Opinión Antonio Marocco 27/03/2025

Horizonte y memoria

Se cumplió un nuevo aniversario del Golpe de Estado del 24 de marzo de 1976. El hecho de que aquel episodio haya inaugurado la etapa más oscura de la historia moderna argentina no puede quedarse en el enunciado ni en la pancarta. No alcanza con la efeméride de los manuales escolares o las publicaciones efímeras en las redes sociales.

Si el horizonte señala el destino que la sociedad se propone, la memoria alerta sobre aquellos lugares a los que no es recomendable volver. Por eso, tener un horizonte y tener memoria es importante. Y el ejercicio de la memoria debe ser tan activo como el ejercicio de mirar hacia adelante. No es una apreciación mía, es la marcha de la historia. 
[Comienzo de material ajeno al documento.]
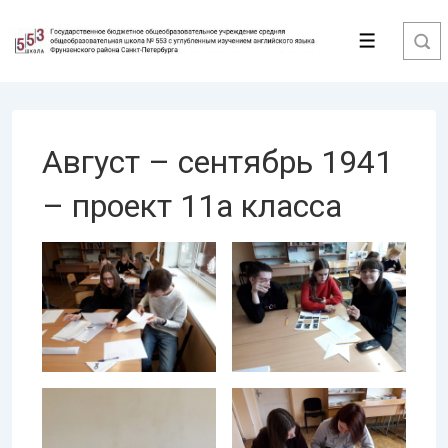
↓
Перейти
Меню
к
основному
содержимому
Август – сентябрь 1941
– проект 11а класса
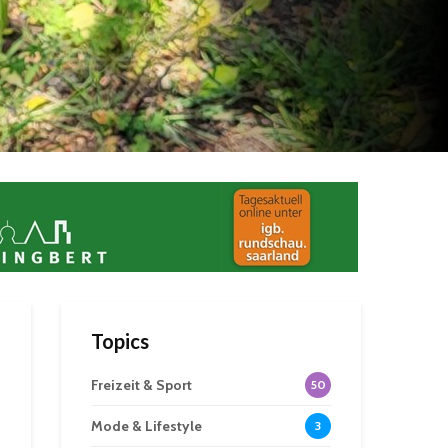
Topics
Freizeit & Sport
50
Mode & Lifestyle
3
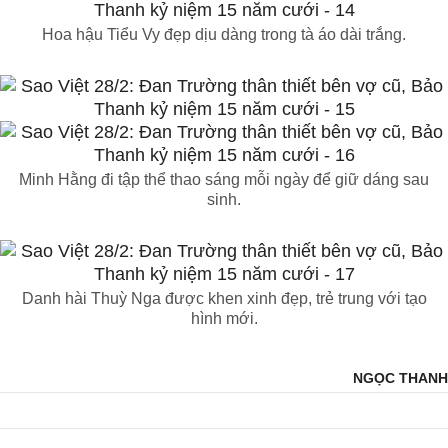
Hoa hậu Tiểu Vy đẹp dịu dàng trong tà áo dài trắng.
Minh Hằng đi tập thể thao sáng mỗi ngày để giữ dáng sau
sinh.
Danh hài Thuỳ Nga được khen xinh đẹp, trẻ trung với tạo
hình mới.
NGỌC THANH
En Salta fue muy movilizante. Al igual que en Plaza de Mayo y en todo el país. Las calles se llenaron como hace tiempo no se llenaban por un 24 de Marzo. Daría la impresión de que algo de todo lo que está pasando empujó a millones de personas de todas las edades a exhibir su compromiso activo con la memoria.
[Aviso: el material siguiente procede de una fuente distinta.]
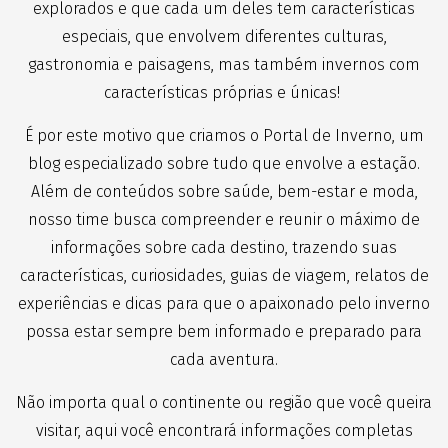
explorados e que cada um deles tem características
especiais, que envolvem diferentes culturas,
gastronomia e paisagens, mas também invernos com
características próprias e únicas!
É por este motivo que criamos o Portal de Inverno, um
blog especializado sobre tudo que envolve a estação.
Além de conteúdos sobre saúde, bem-estar e moda,
nosso time busca compreender e reunir o máximo de
informações sobre cada destino, trazendo suas
características, curiosidades, guias de viagem, relatos de
experiências e dicas para que o apaixonado pelo inverno
possa estar sempre bem informado e preparado para
cada aventura.
Não importa qual o continente ou região que você queira
visitar, aqui você encontrará informações completas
Marcharon los viejos, a quienes no se la contó nadie porque la vivieron en carne propia. Junto a ellos los hijos de la democracia, los que vieron llegar la primavera y libertad sin fijador. También dijeron presente los más jóvenes, incluso muchos estudiantes secundarios. Es falsa la generalización acerca de que las nuevas generaciones sean todas libertarias. 
A muchos chicos que nacieron después del 2001 sus padres se encargaron de contarles cómo se vivió aquel estallido social cuyas esquirlas aún estremecen. Los que se asustan cuando se cae la app Mercado Pago no saben lo que fue el corralito… y eso que todavía no existían las estafas ponzi digitales ni la industria cripto.

En determinados momentos de la historia se imponen causas lo suficientemente grandes como para interpelar a las mayorías por encima de sus diferencias, son los momentos en los que empiezan a gestarse los cambios sociales. Algo de eso está empezando a marcar el pulso y el clima de época. Esta vez, el Nunca Más sonó más fuerte que las internas partidarias y los debates historiográficos. Es similar a lo que empezó a ocurrir con los jubilados recientemente; o como lo que había ocurrido cuando la clase media salió a defender las universidades públicas.

Hay causas que afortunadamente siguen siendo transversales al espíritu ciudadano de la mayoría de los argentinos, de todo el país y de toda extracción social. Todavía hay principios valiosos que nos unen aunque no siempre nos pongamos de acuerdo sobre las mejores formas de defenderlos. La libertad, la justicia y la igualdad de oportunidades, por ejemplo. La sociedad democrática suele discutir mucho, y rara vez logra un consenso mayoritario sobre los mejores caminos para alcanzar sus ideales a futuro, distinto resulta cuando estos mismos ideales enfrentan una crisis presente y concreta. En esos momentos la sociedad deja de discutir formas y figuritas y sale a la calle a defenderlos. Lo que pasó con la marcha del 24 de Marzo reafirma esa tradición.

La memoria en la Argentina late presente. Más que nunca, Nunca Más.